Nodes which have restarted may change IP addresses upon rejoining the network. Nodes which have restarted may keep durably synced filesystem changes, or may lose all of their modified data and boot fresh from their image. If you are testing a data storage system, and want to configure more detailed durability behavior for particular directories, Contact us and we can customize this functionality.
Custom
You can create your own faults – you know your software best! The above types are all available to enable you to immediately begin injecting common faults.
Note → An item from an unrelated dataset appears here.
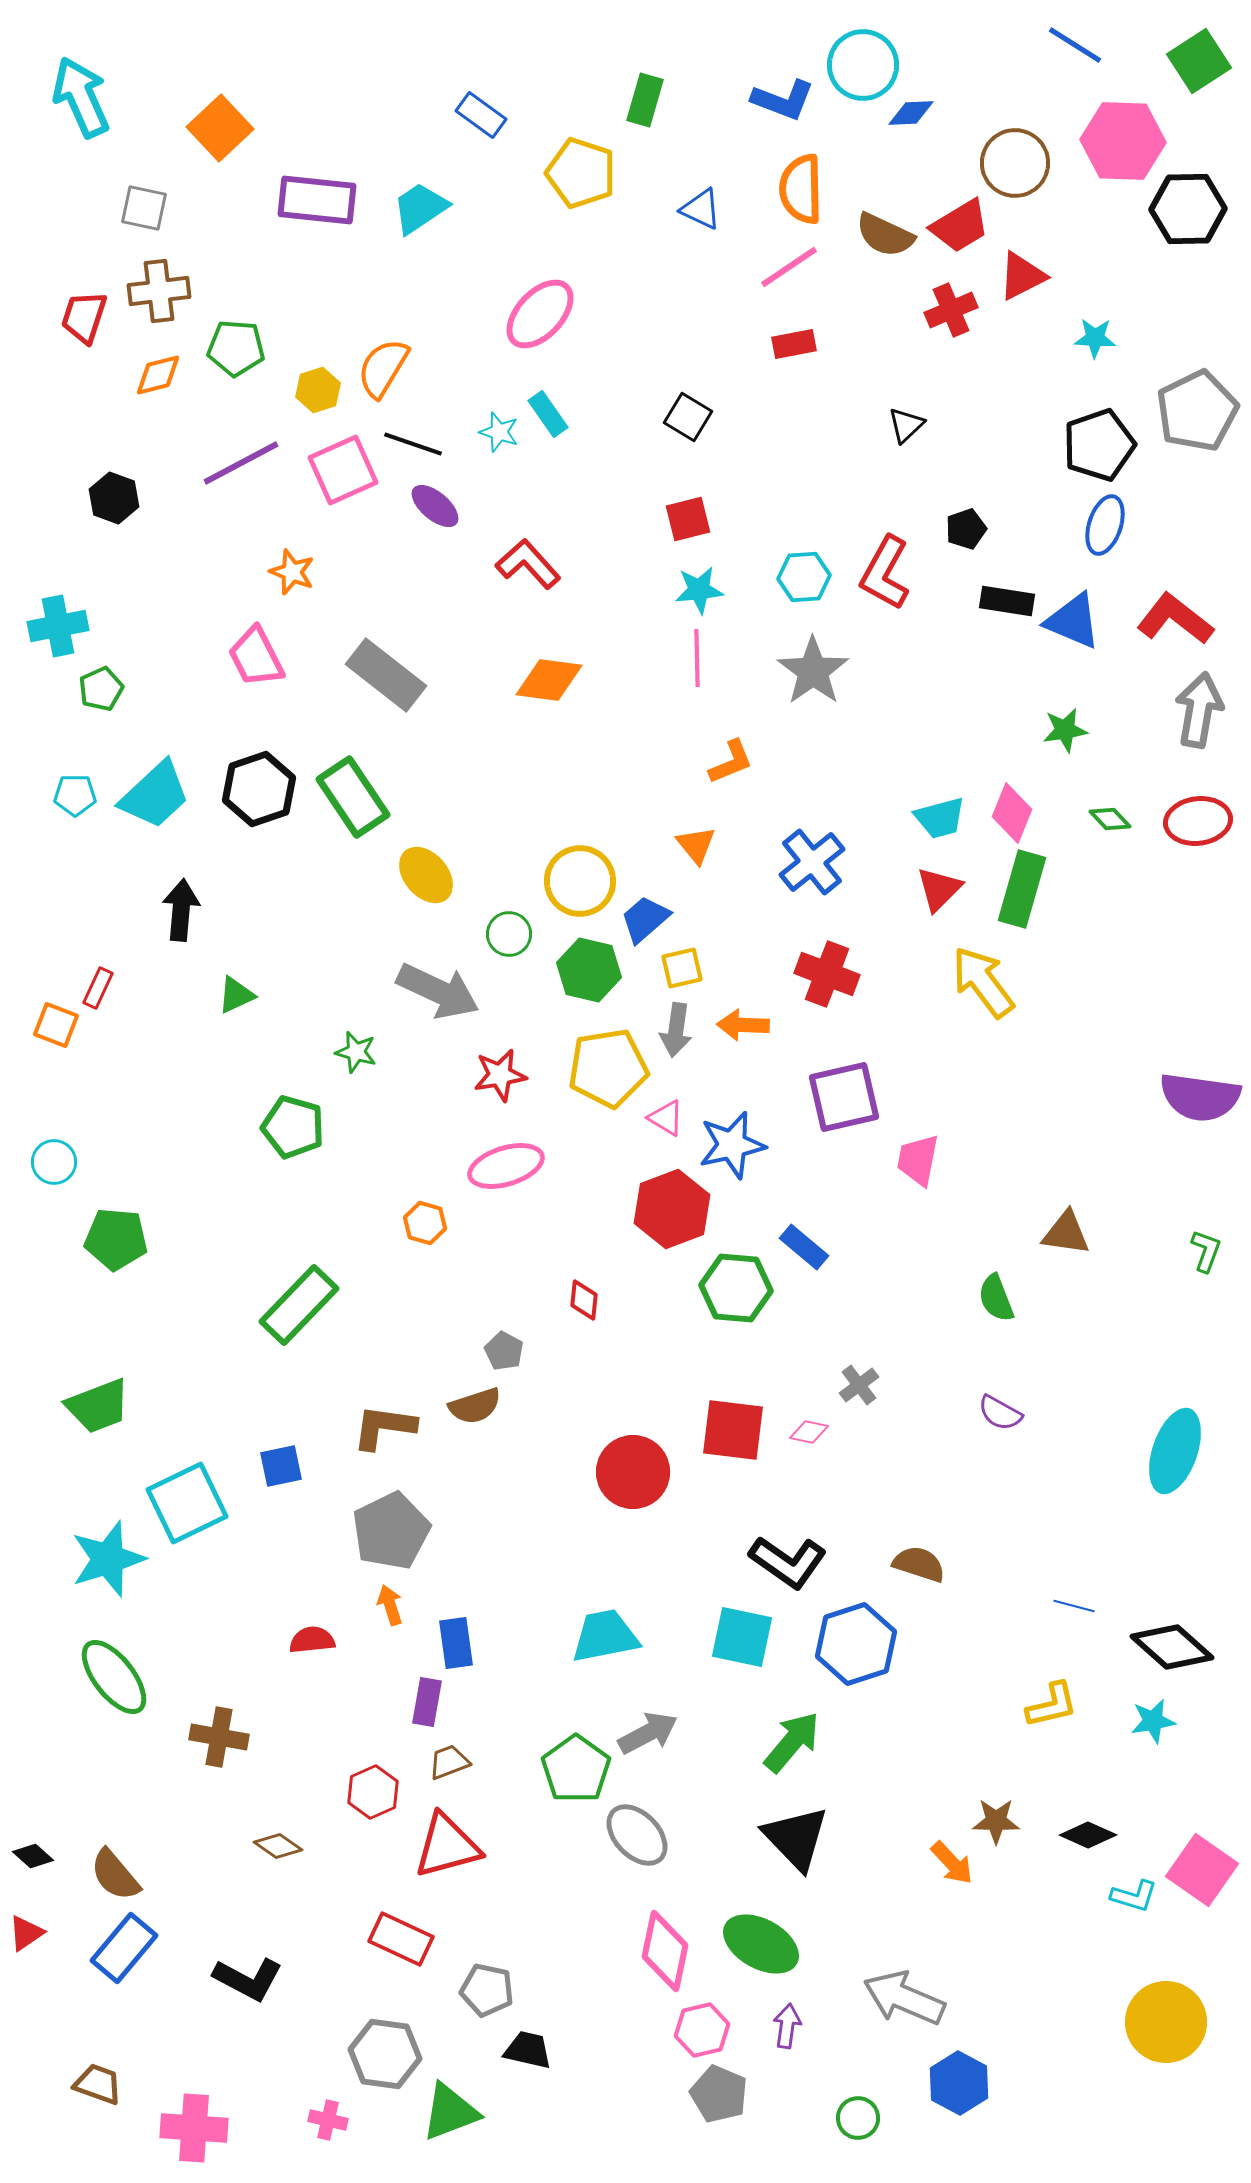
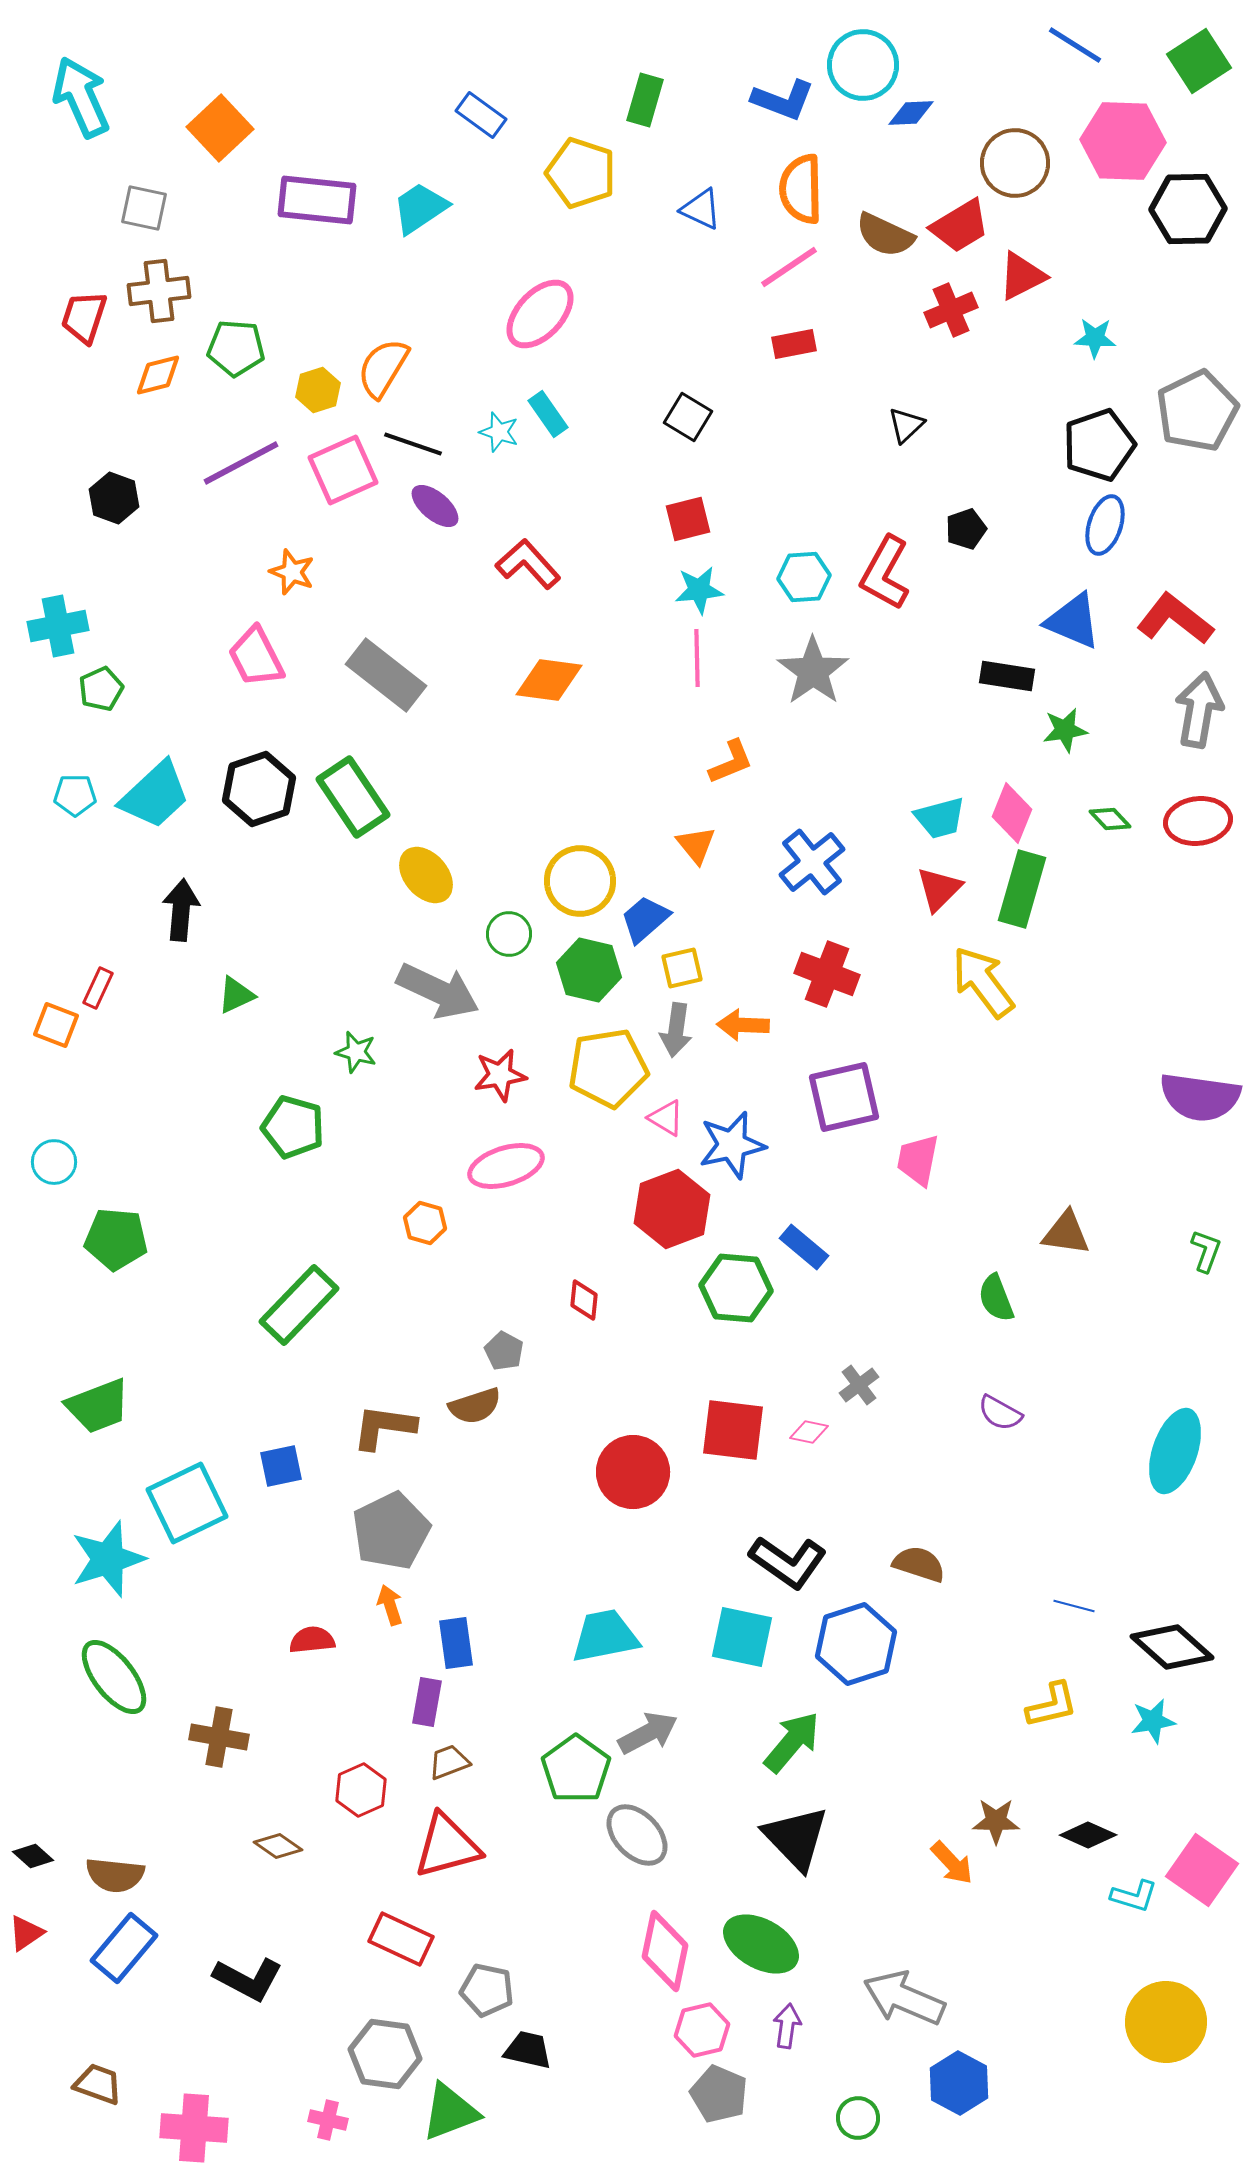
black rectangle at (1007, 601): moved 75 px down
red hexagon at (373, 1792): moved 12 px left, 2 px up
brown semicircle at (115, 1875): rotated 44 degrees counterclockwise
But you can also write your own script or program that simulates some sort of a fault, and our fault injector will invoke it at random intervals.
Popular usages include connecting to administrative APIs and changing system configuration, triggering compaction or garbage-collection events, or forking troublesome background processes. Note that your custom fault can invoke our SDKs and, in particular, can use the SDK to draw random numbers which your custom fault can rely on. Your custom fault might therefore execute some default behavior 90% of the time, but a more pathological behavior 10% of the time.
If you write a test action that simulates a fault, you could choose to define it as a custom fault, or you could have it be invoked by your test template. A custom fault is more flexible, as you will be able to run it in any one of your pods, whereas your workload will be in its own container and will be less able to affect the rest of the system. However, making the workload in charge of invoking your custom fault will give you fine-grained control over when it runs. This might be better if you believe that the fault ought to be invoked in very specific circumstances or as part of a custom validation step.